[SOURCE RECORDS — start]

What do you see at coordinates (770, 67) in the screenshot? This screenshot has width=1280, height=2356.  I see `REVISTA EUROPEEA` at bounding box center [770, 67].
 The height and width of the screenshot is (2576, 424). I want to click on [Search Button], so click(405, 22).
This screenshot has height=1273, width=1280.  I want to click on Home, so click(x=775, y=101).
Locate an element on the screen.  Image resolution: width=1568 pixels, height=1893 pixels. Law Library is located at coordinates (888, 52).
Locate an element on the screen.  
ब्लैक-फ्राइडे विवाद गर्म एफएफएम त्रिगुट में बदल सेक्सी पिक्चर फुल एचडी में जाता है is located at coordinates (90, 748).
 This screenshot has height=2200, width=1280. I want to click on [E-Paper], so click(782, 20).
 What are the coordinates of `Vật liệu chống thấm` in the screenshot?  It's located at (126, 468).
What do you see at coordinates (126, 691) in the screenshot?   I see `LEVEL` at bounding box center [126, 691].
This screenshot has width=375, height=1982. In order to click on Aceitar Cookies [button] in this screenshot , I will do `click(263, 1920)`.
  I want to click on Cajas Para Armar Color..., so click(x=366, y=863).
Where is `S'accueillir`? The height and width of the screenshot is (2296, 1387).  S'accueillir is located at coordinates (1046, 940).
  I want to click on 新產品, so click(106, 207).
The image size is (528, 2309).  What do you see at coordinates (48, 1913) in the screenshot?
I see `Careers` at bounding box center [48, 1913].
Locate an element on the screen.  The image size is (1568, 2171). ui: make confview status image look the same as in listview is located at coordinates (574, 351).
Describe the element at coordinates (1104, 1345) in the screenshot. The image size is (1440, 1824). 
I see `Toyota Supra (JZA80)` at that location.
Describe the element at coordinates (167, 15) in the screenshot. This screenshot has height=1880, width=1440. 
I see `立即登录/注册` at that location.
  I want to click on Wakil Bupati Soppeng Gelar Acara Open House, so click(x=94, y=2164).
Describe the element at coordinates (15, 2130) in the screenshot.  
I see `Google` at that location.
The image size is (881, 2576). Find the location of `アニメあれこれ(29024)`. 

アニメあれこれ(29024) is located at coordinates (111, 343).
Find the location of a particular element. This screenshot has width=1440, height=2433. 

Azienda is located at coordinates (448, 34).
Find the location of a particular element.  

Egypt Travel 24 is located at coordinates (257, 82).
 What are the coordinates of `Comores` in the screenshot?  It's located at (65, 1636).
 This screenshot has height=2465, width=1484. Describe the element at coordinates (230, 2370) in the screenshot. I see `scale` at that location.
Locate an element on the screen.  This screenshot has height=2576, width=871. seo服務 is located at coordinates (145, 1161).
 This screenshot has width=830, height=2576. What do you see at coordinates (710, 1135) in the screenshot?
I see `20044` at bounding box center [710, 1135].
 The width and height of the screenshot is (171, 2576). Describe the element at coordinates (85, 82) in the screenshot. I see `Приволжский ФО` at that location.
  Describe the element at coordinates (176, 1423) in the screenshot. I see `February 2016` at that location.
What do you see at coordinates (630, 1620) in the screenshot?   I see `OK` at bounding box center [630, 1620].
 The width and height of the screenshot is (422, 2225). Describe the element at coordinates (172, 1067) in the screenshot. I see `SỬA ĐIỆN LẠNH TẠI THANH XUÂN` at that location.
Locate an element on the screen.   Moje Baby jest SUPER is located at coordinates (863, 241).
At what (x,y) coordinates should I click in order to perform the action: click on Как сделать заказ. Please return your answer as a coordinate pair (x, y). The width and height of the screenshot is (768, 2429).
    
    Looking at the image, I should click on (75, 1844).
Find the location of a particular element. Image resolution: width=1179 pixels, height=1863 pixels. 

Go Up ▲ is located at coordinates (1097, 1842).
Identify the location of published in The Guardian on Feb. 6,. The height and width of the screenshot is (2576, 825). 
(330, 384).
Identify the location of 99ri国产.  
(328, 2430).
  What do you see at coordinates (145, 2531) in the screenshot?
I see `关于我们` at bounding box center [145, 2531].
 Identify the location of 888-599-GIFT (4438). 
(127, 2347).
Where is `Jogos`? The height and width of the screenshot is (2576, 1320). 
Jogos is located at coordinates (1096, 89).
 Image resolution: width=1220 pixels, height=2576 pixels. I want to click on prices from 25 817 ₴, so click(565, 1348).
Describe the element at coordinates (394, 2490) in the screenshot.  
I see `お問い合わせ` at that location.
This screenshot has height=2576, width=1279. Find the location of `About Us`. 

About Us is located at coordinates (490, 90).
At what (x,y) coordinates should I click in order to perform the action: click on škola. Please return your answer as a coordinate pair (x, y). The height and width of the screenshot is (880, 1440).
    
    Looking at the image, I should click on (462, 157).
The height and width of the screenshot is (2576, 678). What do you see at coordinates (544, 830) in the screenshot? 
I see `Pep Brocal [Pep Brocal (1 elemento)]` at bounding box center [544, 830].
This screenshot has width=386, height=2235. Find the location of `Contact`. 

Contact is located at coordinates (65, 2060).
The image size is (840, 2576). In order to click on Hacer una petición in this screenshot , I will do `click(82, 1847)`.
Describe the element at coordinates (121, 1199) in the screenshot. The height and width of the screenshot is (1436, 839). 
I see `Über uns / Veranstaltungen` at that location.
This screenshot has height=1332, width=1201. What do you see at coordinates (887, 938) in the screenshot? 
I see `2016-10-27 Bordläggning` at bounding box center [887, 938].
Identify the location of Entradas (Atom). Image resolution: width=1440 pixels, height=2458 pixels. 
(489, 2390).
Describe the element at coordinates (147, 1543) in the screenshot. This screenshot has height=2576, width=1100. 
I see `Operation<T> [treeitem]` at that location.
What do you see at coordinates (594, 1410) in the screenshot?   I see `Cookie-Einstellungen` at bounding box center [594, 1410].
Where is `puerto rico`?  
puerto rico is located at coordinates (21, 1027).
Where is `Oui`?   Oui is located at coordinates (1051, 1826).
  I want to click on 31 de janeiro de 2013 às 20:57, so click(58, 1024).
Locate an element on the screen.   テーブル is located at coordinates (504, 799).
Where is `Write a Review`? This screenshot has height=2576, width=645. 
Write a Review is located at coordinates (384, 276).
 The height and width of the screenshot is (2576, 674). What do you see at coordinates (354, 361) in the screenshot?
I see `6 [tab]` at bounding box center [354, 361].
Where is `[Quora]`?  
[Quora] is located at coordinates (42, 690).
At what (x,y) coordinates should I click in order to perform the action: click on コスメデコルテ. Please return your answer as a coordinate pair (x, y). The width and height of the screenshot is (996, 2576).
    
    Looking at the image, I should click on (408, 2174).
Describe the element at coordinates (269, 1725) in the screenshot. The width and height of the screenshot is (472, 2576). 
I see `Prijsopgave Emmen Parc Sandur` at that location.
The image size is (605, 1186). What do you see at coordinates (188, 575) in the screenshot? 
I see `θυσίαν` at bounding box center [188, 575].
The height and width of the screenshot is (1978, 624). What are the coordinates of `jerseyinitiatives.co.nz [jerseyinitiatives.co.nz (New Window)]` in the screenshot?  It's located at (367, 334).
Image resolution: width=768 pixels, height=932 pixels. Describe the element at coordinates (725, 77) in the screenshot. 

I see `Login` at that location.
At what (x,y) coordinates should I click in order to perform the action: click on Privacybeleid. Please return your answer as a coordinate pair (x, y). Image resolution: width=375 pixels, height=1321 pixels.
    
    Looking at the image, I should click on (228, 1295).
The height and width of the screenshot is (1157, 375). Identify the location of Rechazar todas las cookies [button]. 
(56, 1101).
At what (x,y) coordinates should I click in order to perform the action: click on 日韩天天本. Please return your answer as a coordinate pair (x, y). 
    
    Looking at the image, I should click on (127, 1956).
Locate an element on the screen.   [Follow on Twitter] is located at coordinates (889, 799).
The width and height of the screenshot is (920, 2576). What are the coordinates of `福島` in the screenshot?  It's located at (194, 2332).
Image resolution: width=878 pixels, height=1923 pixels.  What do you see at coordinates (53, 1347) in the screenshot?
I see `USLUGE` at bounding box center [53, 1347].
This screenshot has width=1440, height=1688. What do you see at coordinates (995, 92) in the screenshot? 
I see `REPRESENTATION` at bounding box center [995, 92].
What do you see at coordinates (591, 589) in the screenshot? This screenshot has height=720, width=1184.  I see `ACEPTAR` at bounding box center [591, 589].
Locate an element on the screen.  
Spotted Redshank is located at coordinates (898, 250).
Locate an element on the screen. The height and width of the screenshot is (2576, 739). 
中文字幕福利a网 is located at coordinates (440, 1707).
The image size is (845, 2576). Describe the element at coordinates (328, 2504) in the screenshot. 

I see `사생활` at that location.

[SOURCE RECORDS — finish]

** PROBLEM TO SOLVE **
From the top of the listing above, restate each line word for word up to and including the line with "This screenshot has height=1273, width=1280."; add nothing else.

** RESULT FOR THIS EXERCISE **
What do you see at coordinates (770, 67) in the screenshot? This screenshot has width=1280, height=2356.  I see `REVISTA EUROPEEA` at bounding box center [770, 67].
 The height and width of the screenshot is (2576, 424). I want to click on [Search Button], so click(405, 22).
This screenshot has height=1273, width=1280.  I want to click on Home, so click(x=775, y=101).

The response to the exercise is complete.